Crosby and two others -- Anaheim Ducks star Corey Perry and Minnesota Wild defenceman Ryan Suter -- received booster shots prior to travelling to the Sochi Olympics this year.
What is clear in the case of the Penguins is that there was a lot of internal discussion about Crosby's condition. It wasn't until Saturday night that a test showed a positive result for mumps.
"We can only go by the recommendation from the medical people," said Rutherford. "We're not going to overrule them on anything and quite frankly, that decision (to skate Friday) was approved, that he could be here and his condition worsened after the skate and that's when I got the call from Dr. Vyas."

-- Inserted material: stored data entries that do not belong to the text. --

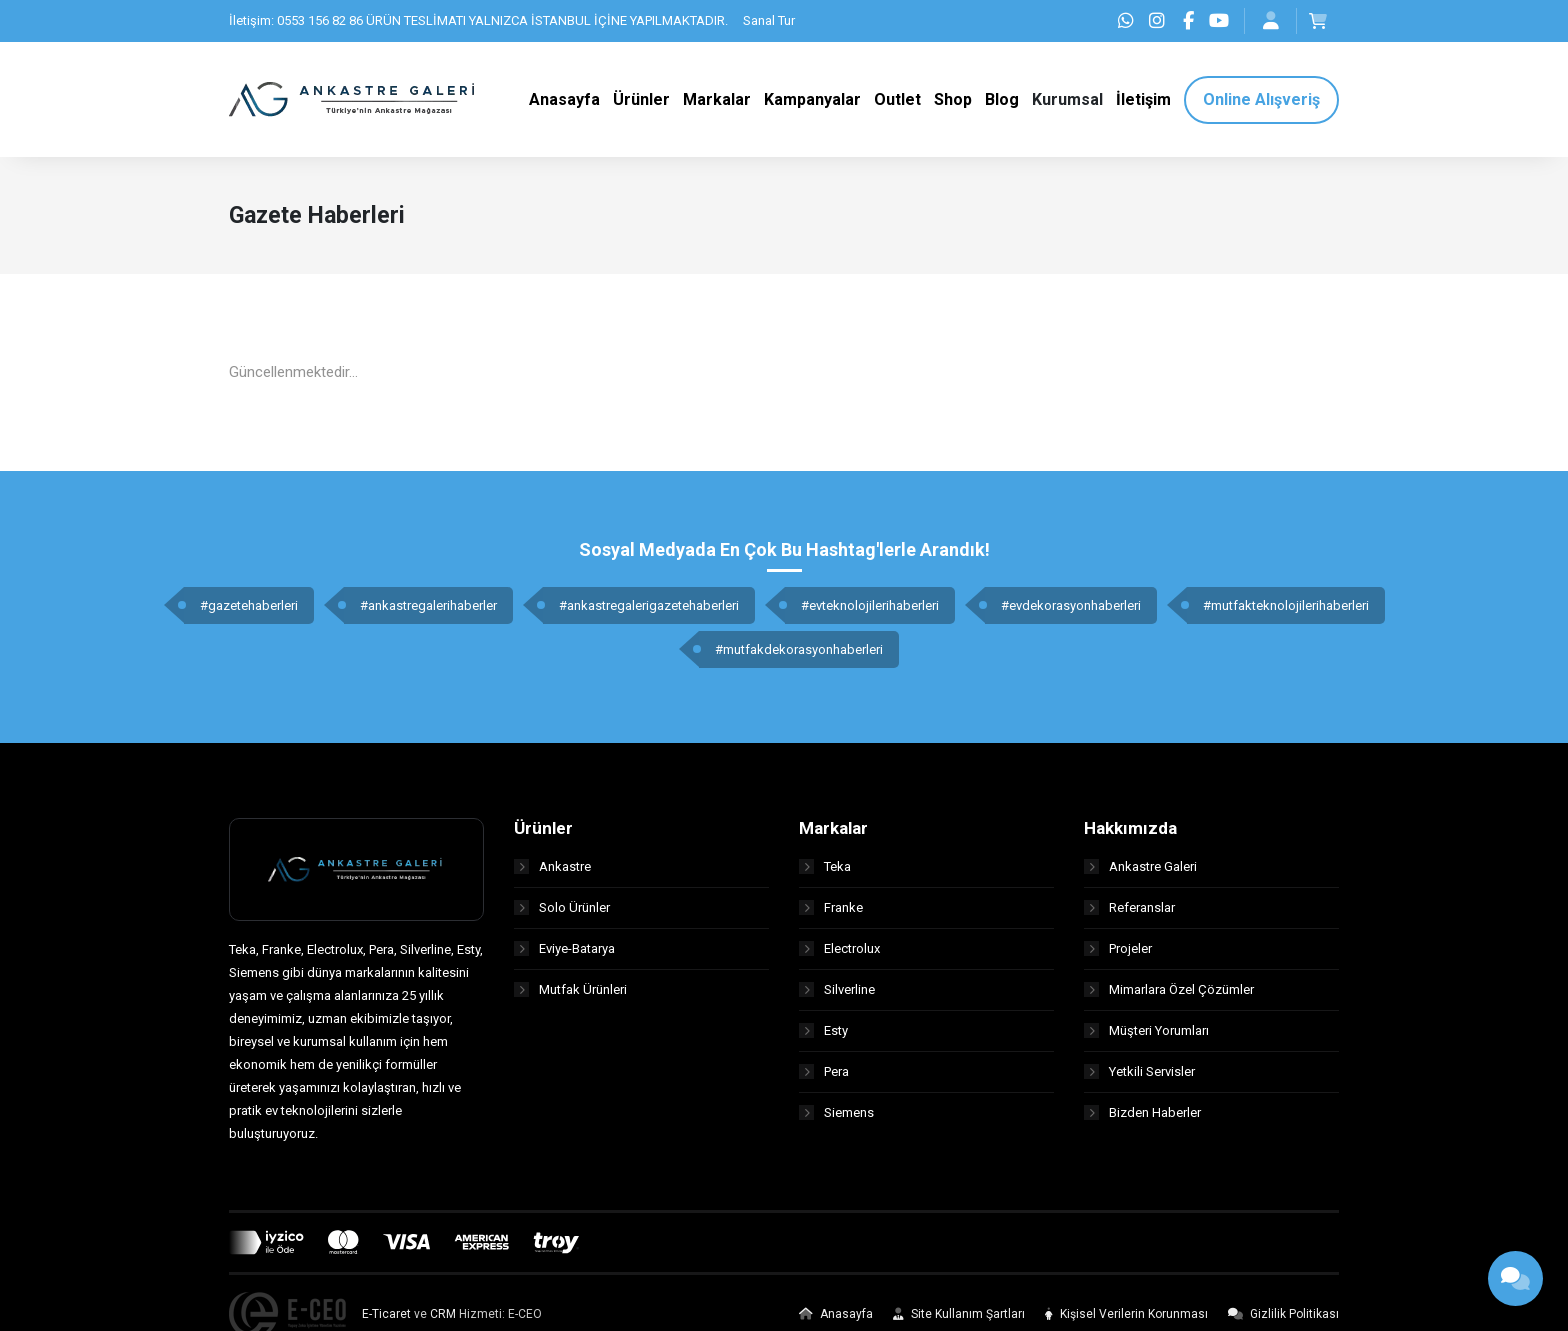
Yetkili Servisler (1139, 1071)
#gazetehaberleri (249, 605)
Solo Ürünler (562, 907)
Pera (824, 1071)
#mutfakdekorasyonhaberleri (799, 649)
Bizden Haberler (1142, 1112)
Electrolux (839, 948)
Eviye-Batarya (564, 948)
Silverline (837, 989)
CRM (443, 1314)
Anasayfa (836, 1314)
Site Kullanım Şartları (959, 1314)
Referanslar (1129, 907)
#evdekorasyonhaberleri (1071, 605)
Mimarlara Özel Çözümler (1169, 989)
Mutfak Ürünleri (570, 989)
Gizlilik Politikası (1283, 1314)
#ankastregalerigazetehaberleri (649, 605)
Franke (831, 907)
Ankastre (552, 866)
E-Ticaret (386, 1314)
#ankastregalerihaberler (428, 605)
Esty (823, 1030)
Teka (825, 866)
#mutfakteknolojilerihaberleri (1286, 605)
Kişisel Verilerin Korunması (1126, 1314)
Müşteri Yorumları (1146, 1030)
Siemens (836, 1112)
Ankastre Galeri (1140, 866)
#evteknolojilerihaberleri (870, 605)
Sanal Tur (769, 20)
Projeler (1118, 948)
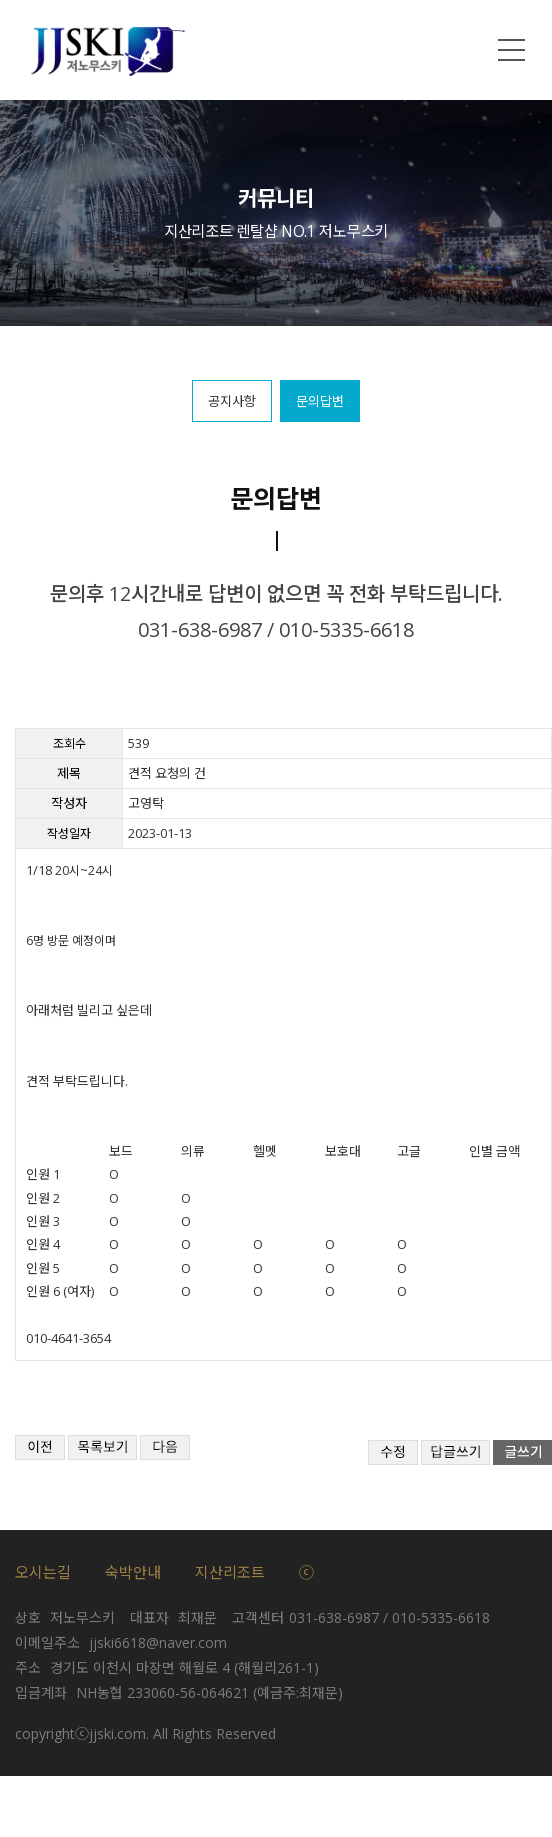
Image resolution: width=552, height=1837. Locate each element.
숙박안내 (133, 1572)
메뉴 (512, 50)
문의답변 (320, 401)
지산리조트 (230, 1572)
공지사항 (232, 401)
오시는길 (43, 1572)
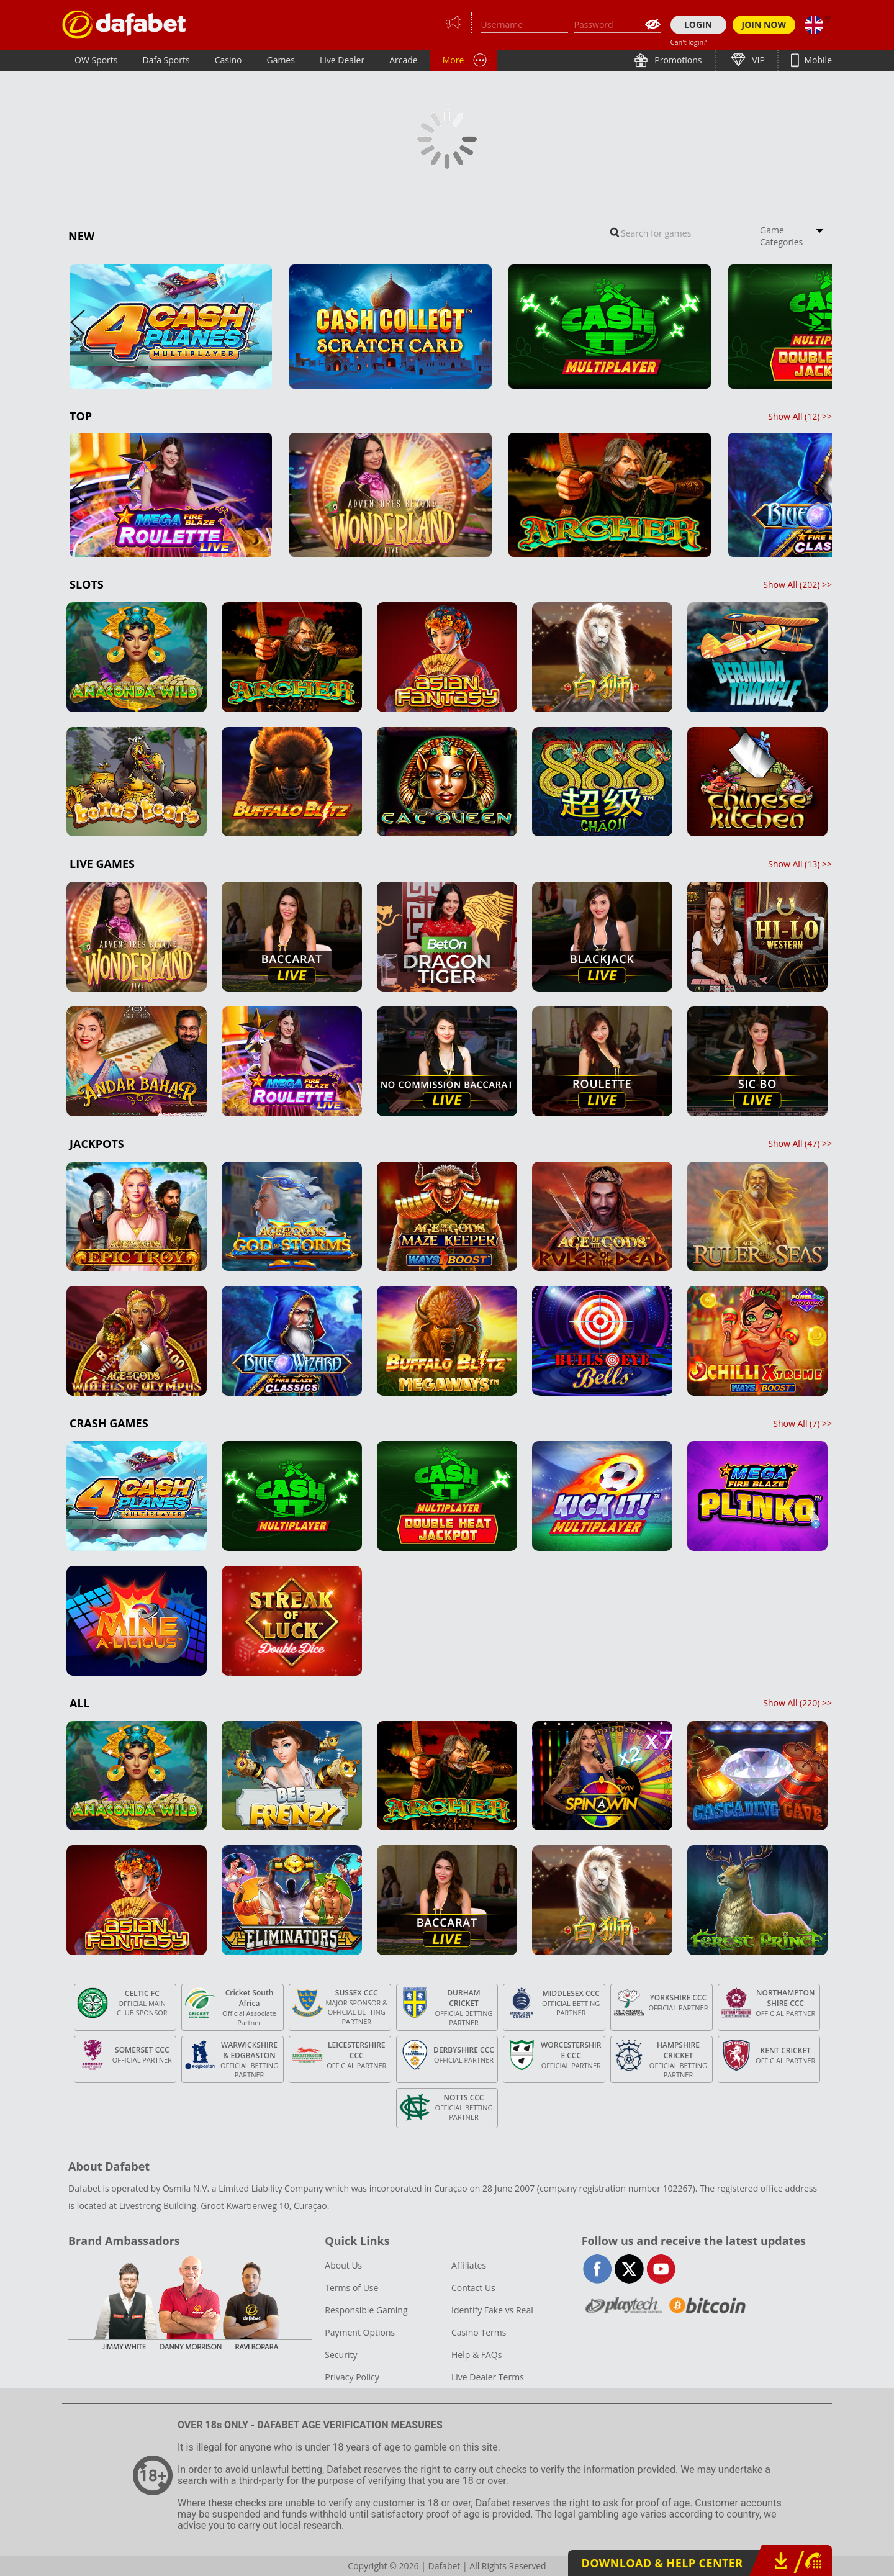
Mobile (817, 60)
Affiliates (468, 2265)
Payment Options (360, 2332)
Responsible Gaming (366, 2310)
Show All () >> (800, 416)
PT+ (450, 60)
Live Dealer (342, 60)
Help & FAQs (476, 2355)
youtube (660, 2269)
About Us (343, 2265)
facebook (597, 2269)
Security (341, 2355)
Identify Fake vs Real (492, 2310)
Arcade (403, 60)
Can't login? (688, 42)
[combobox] (676, 233)
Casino (228, 60)
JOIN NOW (764, 24)
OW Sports (96, 60)
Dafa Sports (166, 60)
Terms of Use (351, 2288)
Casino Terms (478, 2332)
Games (280, 60)
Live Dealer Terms (487, 2377)
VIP (757, 60)
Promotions (677, 60)
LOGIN (698, 24)
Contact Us (473, 2288)
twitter (629, 2269)
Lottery (496, 60)
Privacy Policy (352, 2377)
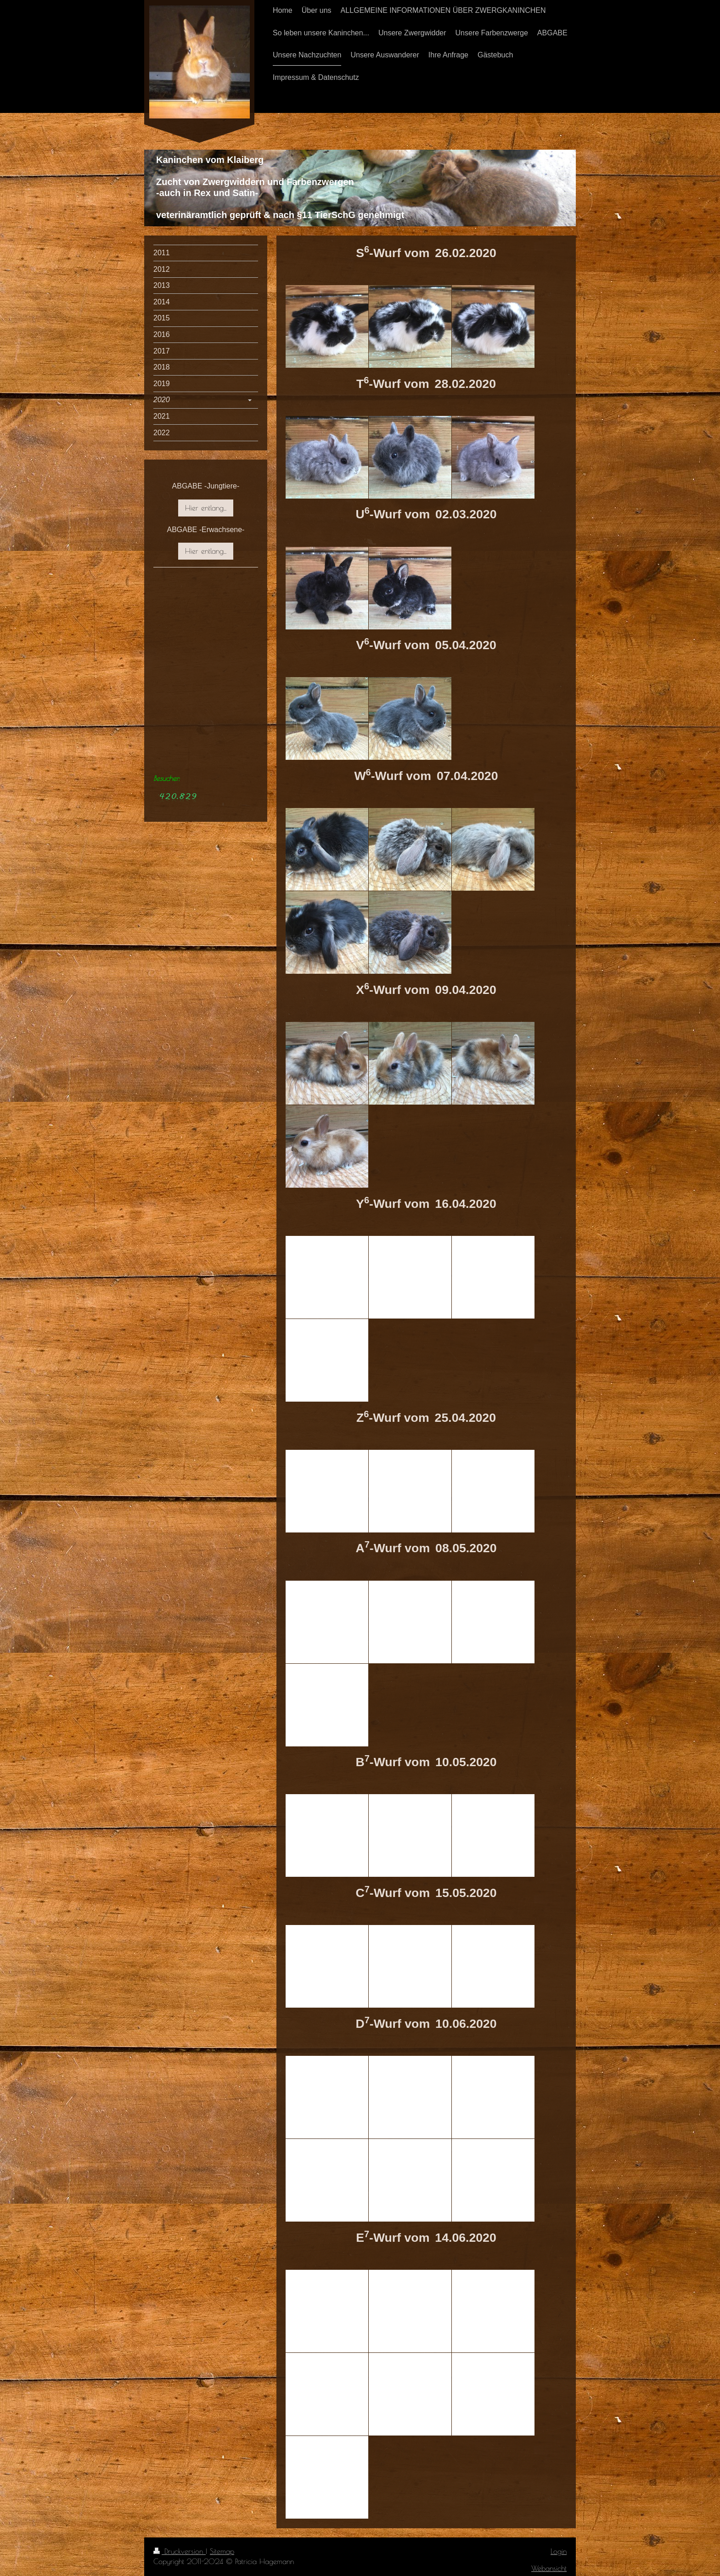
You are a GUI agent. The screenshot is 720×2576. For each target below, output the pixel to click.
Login (559, 2551)
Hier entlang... (205, 508)
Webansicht (549, 2568)
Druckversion (179, 2551)
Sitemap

Cases of the mumps have turned up in five dressing rooms around the league: Anaheim, Minnesota, New Jersey, Pittsburgh and the New York Rangers.
A doctor for the Toronto Maple Leafs sent special advisor Cliff Fletcher home from the Air Canada Centre on Saturday morning after he complained of a sore throat. Fletcher was said to be feeling better Sunday and is "unlikely" to have mumps, according to a team spokesman, but he will be kept away as a precaution.
Like most teams around the NHL, the Leafs have recently inoculated their players with booster shots.
"Well I just got my shot today," coach Randy Carlyle said before Sunday's game against Los Angeles. "They dragged me in, I was the last one. I thought that I had (been vaccinated) 58 years ago so I didn't think I'd need another one but I guess there's a new strain out that they better look after us."
The NHL has advised its member clubs about ways to limit the spread of the virus and the NHL Players' Association is monitoring the situation as well. Dressing rooms are being sterilized and extra care is being taken with water bottles and towels.
However, the best defence of all is awareness and caution.
Health is more important than hockey and anyone who suspects that they've been infected needs to stay away from the rink.